With her election, Garrod was catapulted into a difficult situation
within a new Faculty. As the first prehistorian to assume the Disney
Chair, she was Professor of a subject only recently introduced into the
curriculum and not yet fully institutionalized. Both prehistoric
archaeology and anthropology were fighting for academic recognition,
funding and accommodation (Smith 1997). Garrod's predecessor, Ellis
Minns, did most of his teaching in the respected Classics Tripos rather
than in Archaeology and Anthropology. 'Archaeological studies other
than [classical archaeology] were still in an embryonic state',
writes archaeologist Charles Phillips, who served on the Faculty Board
during the 1930s (unpublished memoirs [1975-80]: 141). Archaeology was
still considered a 'hobby pursuit' and a 'last
resort' or 'soft' option according to former students.
Many bright students who chose archaeology were told that they had no
future. Among these were the pioneers of modern prehistoric archaeology:
Cyril Fox, Louis Leakey and Grahame Clark (Clark, in conversation with
the author, 1994).
From the beginning, Garrod seemed ill at ease in all hierarchical,
formal situations where she represented the Faculty. Although she was an
excellent tutor in informal, small groups -- 'her mother joined us
for a cup of tea before proceedings began. It was all very friendly and
easy' (Joan Lillico pers. comm. 1998) -- Garrod was uncomfortable
within the more structured Faculty setting. Lecturing was 'not her
chosen form of communication', states Dr Ann Sieveking, nee Paull,
who listened to Garrod discuss the Upper Palaeolithic in 1951.

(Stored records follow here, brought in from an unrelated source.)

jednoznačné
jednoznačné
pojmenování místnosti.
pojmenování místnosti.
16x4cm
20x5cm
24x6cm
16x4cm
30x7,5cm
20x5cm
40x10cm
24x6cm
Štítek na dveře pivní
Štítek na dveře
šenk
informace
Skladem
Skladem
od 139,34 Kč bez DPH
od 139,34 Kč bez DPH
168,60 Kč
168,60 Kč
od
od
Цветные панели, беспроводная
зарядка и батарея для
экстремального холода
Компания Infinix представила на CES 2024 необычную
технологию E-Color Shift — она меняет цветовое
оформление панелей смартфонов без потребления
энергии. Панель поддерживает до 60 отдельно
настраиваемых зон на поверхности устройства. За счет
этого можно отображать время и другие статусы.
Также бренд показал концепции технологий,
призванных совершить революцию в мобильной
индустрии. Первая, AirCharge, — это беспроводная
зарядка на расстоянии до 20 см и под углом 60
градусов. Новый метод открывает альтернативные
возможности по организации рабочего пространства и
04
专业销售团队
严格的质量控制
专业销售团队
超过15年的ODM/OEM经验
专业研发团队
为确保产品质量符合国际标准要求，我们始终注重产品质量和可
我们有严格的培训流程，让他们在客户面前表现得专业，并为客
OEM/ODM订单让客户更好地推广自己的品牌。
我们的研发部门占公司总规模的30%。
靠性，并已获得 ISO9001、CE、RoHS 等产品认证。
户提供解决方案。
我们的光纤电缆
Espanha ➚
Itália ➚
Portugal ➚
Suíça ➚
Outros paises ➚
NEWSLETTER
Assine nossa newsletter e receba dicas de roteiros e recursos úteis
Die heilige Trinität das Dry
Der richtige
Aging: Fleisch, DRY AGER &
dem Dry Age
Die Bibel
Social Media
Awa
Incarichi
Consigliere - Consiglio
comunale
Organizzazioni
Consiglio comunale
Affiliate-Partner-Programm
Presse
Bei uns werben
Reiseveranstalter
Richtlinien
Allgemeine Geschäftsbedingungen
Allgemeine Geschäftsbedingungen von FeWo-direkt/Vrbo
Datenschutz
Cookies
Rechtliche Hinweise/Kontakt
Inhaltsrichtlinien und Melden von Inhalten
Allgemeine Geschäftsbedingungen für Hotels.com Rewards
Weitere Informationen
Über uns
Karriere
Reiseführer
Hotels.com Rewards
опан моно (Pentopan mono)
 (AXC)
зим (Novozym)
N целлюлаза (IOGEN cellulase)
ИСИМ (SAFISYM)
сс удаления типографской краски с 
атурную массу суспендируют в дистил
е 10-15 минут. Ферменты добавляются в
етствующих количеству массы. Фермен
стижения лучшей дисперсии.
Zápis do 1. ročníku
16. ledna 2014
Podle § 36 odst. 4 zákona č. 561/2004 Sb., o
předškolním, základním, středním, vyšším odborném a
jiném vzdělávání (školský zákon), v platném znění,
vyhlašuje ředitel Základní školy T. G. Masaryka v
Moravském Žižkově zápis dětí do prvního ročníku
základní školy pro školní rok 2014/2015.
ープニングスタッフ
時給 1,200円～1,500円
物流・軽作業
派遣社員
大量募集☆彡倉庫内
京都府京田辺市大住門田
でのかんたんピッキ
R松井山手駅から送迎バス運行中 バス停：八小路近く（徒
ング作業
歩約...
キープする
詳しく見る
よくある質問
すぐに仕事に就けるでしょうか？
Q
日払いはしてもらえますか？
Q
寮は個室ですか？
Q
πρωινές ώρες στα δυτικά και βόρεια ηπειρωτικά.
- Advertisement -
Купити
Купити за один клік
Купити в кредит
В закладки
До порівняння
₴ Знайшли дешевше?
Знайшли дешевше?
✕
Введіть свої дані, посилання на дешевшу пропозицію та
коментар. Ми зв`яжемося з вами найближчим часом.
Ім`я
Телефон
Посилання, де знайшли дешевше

Sieveking's observation is supported by Garrod's own statement
to her friend, Mlle Germaine Henri-Martin: 'j'aime mieux
ecrire que discuter de vive voix' [I much prefer to write than
discuss aloud] (19 February 1961, Box 38, MAN).
According to archaeologist, Tom Lethbridge (Memoirs [1965]: 99),
Garrod's position on the Board of the Faculty of Archaeology and
Anthropology was 'one of considerable frustration and
difficulty'. During and before Garrod's tenure, the Faculty
Board wrangled continually with a powerful University body called the
General Board of the Faculties which controlled finances and final
decisions on innumerable matters. The Faculty Board repeatedly disagree
with the General Board on issues of funds and accommodations. 'The
Faculty Board does not however agree with the view of the General
Board' is the Faculty's refrain in the official Minutes.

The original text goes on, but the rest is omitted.